While Karl Tu’inukuafe and Angus Ta’avao have come from nowhere to become All Blacks, the Springboks have their very own bolter.
Winger Aphiwe Dyantyi scored twice in their Wellington win but not long ago rugby wasn’t on his radar.
Dyantyi was unknown to most Kiwis before he tore up the All Blacks in Wellington, but his childhood idol was an All Black – Tana Umaga.
In fact, his trademark try celebration is inspired by Umaga’s role in the debut of the All Blacks’ Kapa o Pango haka in 2005.
“I just wanted something that kids looking up to me could resonate with,” Dyantyi told Newshub.
“Just like Tana, I found what he did in the haka resonating to me and I aspired to that.”
He almost fell short of his aspirations.
At just 61kg, Dyantyi’s dream of playing school boy first fifteen rugby was taken away.
“From the onset I was written off and told I was too small.

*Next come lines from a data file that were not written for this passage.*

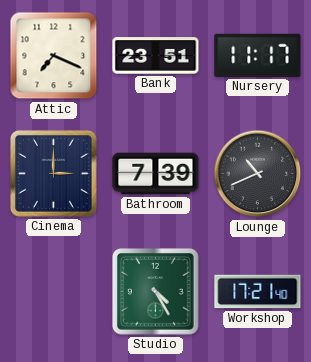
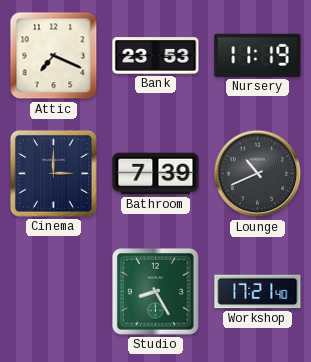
Bank: 23:51 -> 23:53
Nursery: 11:17 -> 11:19
Studio: 4:25 -> 8:25
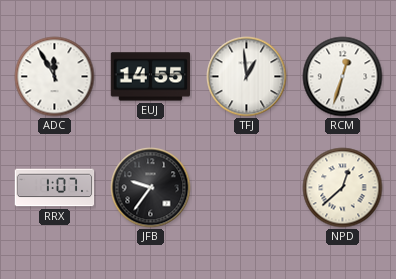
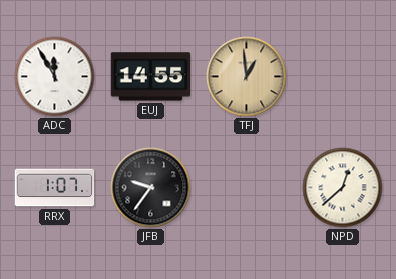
TFJ dial: white -> champagne
RCM: 12:33 -> none
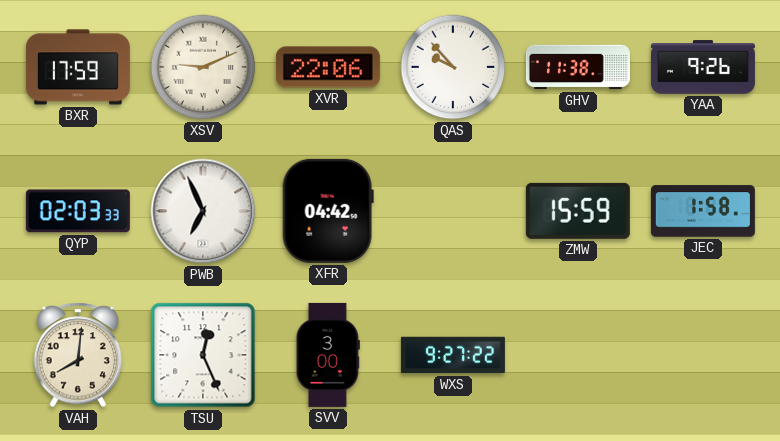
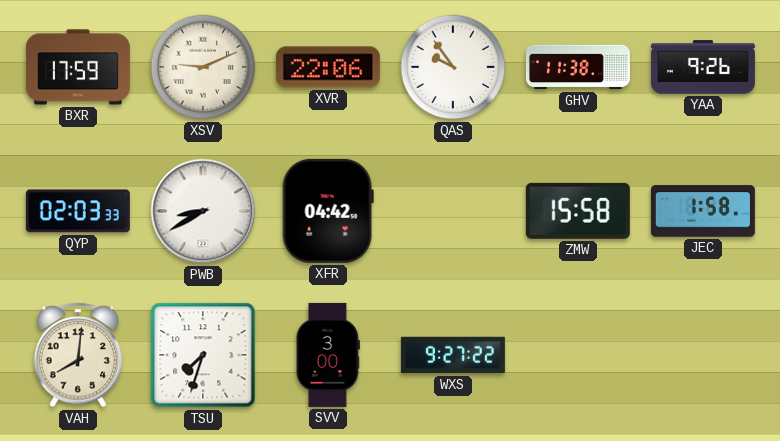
QAS: 9:53 -> 9:54
PWB: 6:56 -> 8:40
ZMW: 15:59 -> 15:58
TSU: 12:26 -> 7:33
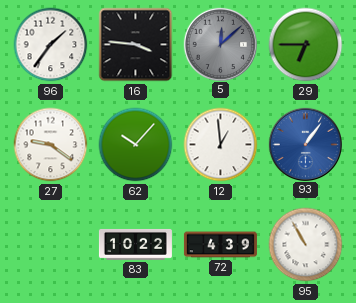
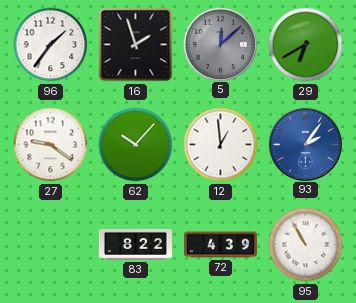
16: 3:46 -> 1:57
29: 6:45 -> 6:40
93: 1:06 -> 2:06
83: 10:22 -> 8:22
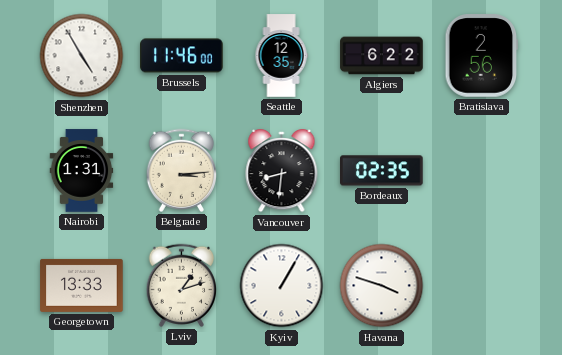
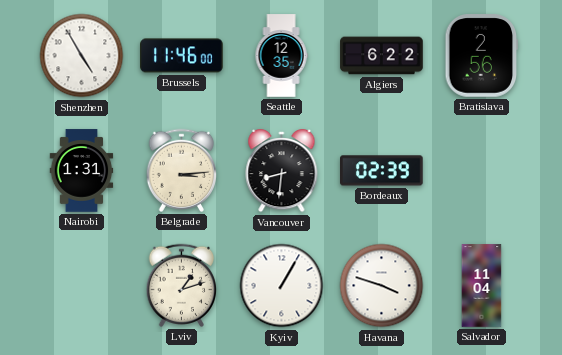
Bordeaux: 02:35 -> 02:39
Georgetown: 13:33 -> none
Salvador: none -> 11:04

Heart broken, he quit and instead decided to focus on his studies at University in Johannesburg.
But he was soon convinced to play socially for his hostel, and things quickly changed.
“I was scoring something stupid, like 10 tries in one game. So they came to me and offered a scholarship.”
The catch – they didn’t want him in his regular slot at first-five.
“They were like Aphi you’re very quick. You get the ball and leave everyone, so consider playing wing. I straight up told them no.”
Luckily, he had a change of heart.
Within two years, the speedster went from University to the Springboks via a scintillating Super Rugby campaign for the Lions.
It’s showed coach Rassie Erasmus the development systems have flaws.
Sometimes we don’t have the guts to back guys who come from a different angle.
Did he ever think that you’d score two tries in a win over the All Blacks in New Zealand?
“Only in my dreams.”
With six tries in eight tests, Dyanti’s dreams have come true.